In hexadecimal, 3E7 means 3×16² + 14×16¹ + 7×16⁰. Calculating this gives 3×256 + 14×16 + 7 = 768 + 224 + 7 = 999. This matches the target decimal value exactly. Hence 3E7 is the correct hexadecimal representation of 999.

Option A:
3D7 corresponds to 3×256 + 13×16 + 7 which equals 768 + 208 + 7 = 983. As 983 is less than 999, this option does not match the given decimal number. It shows how changing a single digit alters the decimal result.

Option B:
3E6 converts as 3×256 + 14×16 + 6 = 768 + 224 + 6 = 998. This value is very close to 999 but still one less, so it is not acceptable as the exact representation. Small differences in the least significant digit matter in conversions.

Option C:
3E7, with digits 3, E (14) and 7, expands to 768 + 224 + 7 = 999. Because this equals the required decimal, this hexadecimal code is exactly correct. Its structure shows how three hex digits can represent a three-digit decimal number just under 1000.

Option D:
3F7 stands for 3×256 + 15×16 + 7 = 768 + 240 + 7 = 1015. Since 1015 is greater than 999, the value overshoots the target. Therefore it cannot be considered the correct conversion for 999.

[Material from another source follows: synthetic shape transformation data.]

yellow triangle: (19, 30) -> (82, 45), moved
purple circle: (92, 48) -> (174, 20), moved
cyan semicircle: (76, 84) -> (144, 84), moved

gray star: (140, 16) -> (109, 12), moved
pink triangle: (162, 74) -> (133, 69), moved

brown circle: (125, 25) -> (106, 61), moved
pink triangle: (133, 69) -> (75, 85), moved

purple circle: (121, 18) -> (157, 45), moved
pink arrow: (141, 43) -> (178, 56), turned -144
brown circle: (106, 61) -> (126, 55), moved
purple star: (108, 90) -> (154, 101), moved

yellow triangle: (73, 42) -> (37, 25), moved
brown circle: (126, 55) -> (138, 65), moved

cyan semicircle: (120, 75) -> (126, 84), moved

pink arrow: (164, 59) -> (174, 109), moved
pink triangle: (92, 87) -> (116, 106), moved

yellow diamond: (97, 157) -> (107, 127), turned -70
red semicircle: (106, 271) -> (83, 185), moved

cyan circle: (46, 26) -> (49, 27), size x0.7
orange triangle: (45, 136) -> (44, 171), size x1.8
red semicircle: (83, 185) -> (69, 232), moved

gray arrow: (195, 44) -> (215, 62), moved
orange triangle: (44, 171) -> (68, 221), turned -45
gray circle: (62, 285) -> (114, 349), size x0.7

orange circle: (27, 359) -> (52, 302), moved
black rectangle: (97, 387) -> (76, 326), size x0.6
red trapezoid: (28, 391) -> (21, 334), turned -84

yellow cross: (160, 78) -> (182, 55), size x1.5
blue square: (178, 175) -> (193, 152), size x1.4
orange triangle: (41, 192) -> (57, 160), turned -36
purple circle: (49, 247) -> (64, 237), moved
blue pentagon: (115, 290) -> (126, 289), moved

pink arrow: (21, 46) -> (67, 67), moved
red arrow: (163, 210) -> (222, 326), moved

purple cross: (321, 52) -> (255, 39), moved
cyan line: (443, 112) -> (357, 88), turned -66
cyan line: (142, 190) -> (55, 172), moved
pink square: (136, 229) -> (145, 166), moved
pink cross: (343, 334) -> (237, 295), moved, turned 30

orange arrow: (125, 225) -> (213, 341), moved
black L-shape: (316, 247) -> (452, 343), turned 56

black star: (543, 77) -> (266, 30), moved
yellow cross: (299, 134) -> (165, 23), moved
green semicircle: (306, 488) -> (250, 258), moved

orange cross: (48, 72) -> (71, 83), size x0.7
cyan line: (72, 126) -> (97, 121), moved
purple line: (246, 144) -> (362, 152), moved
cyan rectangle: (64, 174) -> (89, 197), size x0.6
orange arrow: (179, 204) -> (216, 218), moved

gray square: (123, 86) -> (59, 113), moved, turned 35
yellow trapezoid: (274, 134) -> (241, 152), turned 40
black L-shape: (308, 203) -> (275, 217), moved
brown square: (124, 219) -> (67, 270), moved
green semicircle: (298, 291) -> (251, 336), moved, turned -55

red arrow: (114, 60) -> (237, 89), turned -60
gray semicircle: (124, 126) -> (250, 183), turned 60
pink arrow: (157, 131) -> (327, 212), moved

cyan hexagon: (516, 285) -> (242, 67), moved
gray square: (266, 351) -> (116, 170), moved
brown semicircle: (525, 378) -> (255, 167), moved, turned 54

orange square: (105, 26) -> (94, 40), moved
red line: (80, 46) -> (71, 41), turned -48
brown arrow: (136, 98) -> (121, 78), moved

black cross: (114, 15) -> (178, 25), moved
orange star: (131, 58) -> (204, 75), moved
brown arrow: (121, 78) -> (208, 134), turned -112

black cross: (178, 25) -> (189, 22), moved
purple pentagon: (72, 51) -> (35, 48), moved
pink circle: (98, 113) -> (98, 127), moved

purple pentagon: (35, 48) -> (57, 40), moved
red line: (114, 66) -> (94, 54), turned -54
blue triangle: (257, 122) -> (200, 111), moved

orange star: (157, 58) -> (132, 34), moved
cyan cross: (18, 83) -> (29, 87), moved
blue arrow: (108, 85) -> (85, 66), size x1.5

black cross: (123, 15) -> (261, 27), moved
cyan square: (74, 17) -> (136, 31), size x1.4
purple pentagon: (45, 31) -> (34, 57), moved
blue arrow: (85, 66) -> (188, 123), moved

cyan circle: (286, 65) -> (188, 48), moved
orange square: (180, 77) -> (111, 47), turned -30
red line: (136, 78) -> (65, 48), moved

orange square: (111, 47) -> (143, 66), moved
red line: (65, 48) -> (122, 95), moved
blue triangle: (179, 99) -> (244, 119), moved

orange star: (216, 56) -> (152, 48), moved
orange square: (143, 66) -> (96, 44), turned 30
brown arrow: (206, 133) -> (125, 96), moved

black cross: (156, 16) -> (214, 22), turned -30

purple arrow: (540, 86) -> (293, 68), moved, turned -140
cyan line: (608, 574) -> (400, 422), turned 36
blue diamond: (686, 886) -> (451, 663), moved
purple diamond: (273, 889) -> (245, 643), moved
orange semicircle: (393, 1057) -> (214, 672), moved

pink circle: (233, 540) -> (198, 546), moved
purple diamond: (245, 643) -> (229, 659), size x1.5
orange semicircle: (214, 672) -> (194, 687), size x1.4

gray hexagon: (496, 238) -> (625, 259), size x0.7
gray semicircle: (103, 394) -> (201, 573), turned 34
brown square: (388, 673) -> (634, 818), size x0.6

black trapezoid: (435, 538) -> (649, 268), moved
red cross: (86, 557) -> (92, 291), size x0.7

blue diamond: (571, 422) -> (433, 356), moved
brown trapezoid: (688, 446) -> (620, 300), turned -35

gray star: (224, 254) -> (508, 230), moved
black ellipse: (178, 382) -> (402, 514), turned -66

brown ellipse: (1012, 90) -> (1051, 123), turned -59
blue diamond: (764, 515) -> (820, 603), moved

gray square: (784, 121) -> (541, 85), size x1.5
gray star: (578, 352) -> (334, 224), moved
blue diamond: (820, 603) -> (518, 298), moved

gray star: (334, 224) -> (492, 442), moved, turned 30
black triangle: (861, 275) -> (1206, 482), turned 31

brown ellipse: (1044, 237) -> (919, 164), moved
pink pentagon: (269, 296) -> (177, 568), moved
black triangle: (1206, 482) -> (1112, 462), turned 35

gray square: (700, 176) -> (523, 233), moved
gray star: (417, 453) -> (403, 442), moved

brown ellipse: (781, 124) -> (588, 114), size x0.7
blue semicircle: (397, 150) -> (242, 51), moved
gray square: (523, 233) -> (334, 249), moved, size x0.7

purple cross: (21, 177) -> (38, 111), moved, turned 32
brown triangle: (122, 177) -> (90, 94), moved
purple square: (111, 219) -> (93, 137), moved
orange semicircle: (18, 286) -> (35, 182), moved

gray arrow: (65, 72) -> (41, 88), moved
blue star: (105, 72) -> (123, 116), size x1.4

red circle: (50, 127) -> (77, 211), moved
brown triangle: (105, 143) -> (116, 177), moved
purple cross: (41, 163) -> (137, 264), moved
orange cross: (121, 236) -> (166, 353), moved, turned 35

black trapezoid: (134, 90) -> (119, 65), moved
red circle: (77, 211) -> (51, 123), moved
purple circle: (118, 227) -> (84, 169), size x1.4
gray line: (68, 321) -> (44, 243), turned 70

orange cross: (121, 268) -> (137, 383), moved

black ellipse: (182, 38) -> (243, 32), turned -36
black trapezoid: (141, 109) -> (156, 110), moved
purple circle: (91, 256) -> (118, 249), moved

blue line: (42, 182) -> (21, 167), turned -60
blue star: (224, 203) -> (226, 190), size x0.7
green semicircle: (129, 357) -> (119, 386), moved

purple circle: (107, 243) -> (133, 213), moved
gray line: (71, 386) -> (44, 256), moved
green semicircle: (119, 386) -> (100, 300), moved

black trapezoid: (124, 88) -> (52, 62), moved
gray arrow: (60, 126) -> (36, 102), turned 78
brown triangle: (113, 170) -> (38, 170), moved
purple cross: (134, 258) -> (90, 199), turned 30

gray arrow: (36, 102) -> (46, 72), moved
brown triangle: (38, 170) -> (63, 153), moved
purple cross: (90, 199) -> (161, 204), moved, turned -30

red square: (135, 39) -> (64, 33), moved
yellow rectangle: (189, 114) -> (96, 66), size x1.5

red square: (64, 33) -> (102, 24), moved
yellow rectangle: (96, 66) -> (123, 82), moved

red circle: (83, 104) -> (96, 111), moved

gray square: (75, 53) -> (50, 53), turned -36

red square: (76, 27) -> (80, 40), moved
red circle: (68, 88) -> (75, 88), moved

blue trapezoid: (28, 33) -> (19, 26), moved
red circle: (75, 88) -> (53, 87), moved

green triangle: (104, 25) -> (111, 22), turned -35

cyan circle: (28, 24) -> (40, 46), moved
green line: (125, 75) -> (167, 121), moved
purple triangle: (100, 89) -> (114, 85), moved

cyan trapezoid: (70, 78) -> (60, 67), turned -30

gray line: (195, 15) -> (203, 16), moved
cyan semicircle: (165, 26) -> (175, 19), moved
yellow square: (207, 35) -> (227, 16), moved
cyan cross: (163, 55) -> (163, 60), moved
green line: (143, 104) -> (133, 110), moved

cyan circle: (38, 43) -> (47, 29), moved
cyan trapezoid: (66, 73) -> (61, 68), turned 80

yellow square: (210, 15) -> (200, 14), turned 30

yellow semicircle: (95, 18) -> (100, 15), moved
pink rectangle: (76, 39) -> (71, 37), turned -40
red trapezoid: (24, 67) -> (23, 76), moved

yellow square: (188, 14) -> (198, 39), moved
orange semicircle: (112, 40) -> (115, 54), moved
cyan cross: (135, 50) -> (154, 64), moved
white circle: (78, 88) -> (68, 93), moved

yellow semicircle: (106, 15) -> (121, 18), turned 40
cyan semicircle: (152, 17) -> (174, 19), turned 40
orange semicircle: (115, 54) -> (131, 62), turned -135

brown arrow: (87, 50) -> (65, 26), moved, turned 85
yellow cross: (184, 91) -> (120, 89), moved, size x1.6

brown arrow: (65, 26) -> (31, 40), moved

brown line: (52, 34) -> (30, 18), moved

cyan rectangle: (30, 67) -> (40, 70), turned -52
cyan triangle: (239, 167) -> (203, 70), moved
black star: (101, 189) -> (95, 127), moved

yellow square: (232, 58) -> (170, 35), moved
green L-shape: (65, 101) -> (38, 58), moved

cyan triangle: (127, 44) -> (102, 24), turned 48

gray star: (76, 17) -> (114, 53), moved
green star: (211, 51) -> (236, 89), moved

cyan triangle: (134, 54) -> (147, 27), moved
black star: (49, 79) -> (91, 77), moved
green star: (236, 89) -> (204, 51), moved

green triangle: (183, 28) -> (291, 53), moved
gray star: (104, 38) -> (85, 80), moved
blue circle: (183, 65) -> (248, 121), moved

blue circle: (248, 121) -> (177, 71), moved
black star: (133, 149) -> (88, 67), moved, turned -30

The decimal 511 is equal to 2⁹ − 1, which is one less than 512 and corresponds to nine ones in binary. In octal, this boundary value is represented as 777. 777₈ expands to 7×8² + 7×8¹ + 7×8⁰ = 448 + 56 + 7 = 511. Thus 777 is the correct octal representation of 511.

Option A:
757₈ equals 7×64 + 5×8 + 7 = 448 + 40 + 7 = 495. This is less than 511, so it does not match the given decimal number.

Option B:
767₈ represents 7×64 + 6×8 + 7 = 448 + 48 + 7 = 503. Because 503 differs from 511, this octal number is not correct.

Option C:
775₈ stands for 7×64 + 7×8 + 5 = 448 + 56 + 5 = 509. This value is close to but still less than 511, so it cannot be the exact representation.

Option D:
777₈ expands to 448 + 56 + 7 = 511, exactly equal to the decimal number specified. Its all-7 pattern reflects the maximum value for three octal digits, analogous to all ones in binary.